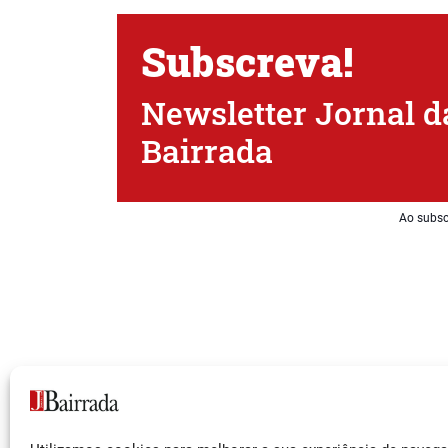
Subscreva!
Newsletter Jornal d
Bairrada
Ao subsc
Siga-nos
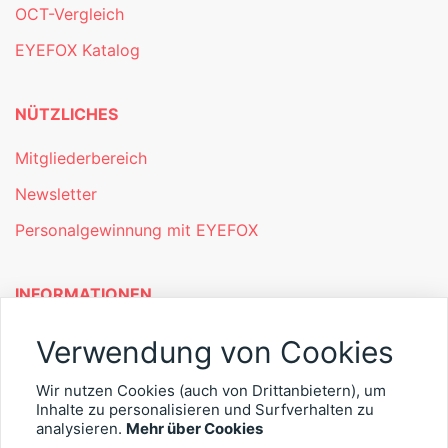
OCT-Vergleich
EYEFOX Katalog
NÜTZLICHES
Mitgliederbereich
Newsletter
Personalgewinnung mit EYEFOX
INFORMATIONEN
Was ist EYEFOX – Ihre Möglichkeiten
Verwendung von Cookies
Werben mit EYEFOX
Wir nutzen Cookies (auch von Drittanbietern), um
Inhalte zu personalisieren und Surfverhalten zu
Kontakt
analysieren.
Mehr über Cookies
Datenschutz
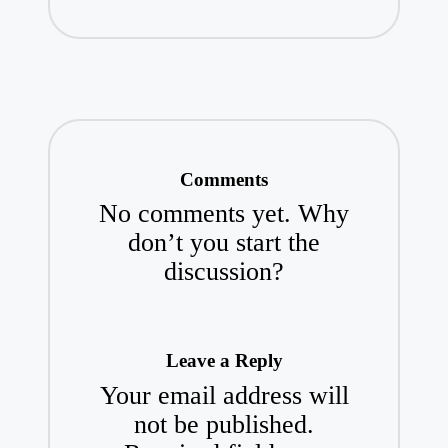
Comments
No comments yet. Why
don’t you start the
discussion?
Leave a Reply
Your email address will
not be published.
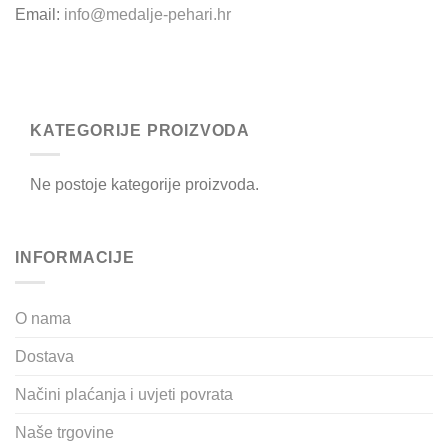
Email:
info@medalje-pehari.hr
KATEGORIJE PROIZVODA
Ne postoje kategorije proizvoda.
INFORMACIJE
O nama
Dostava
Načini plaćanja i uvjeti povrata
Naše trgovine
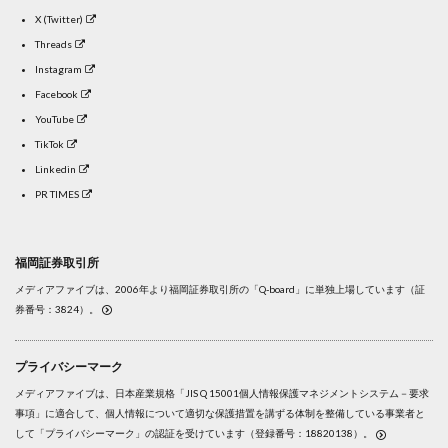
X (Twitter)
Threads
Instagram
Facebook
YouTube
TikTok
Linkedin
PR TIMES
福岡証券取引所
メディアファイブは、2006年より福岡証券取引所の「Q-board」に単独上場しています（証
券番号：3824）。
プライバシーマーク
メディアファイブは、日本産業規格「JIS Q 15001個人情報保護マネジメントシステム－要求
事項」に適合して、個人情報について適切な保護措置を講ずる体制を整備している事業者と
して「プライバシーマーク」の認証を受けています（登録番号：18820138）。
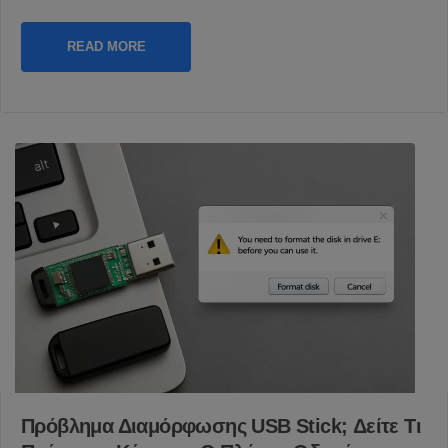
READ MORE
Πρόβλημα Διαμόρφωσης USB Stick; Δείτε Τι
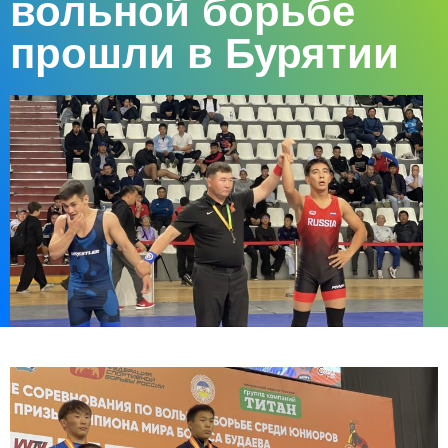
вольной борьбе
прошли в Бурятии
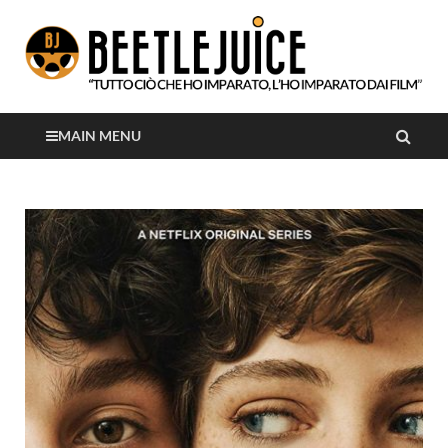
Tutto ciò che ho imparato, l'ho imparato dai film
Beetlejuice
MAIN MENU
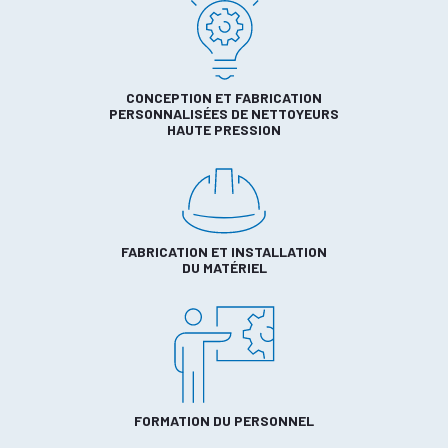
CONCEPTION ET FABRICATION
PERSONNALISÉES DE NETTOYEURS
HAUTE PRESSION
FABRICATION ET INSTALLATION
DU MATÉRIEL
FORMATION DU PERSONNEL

Directions for this task: In the lines above, find the word "メディアファイブは" and copy every line it occurs in.

Task result:
メディアファイブは、2006年より福岡証券取引所の「Q-board」に単独上場しています（証
メディアファイブは、日本産業規格「JIS Q 15001個人情報保護マネジメントシステム－要求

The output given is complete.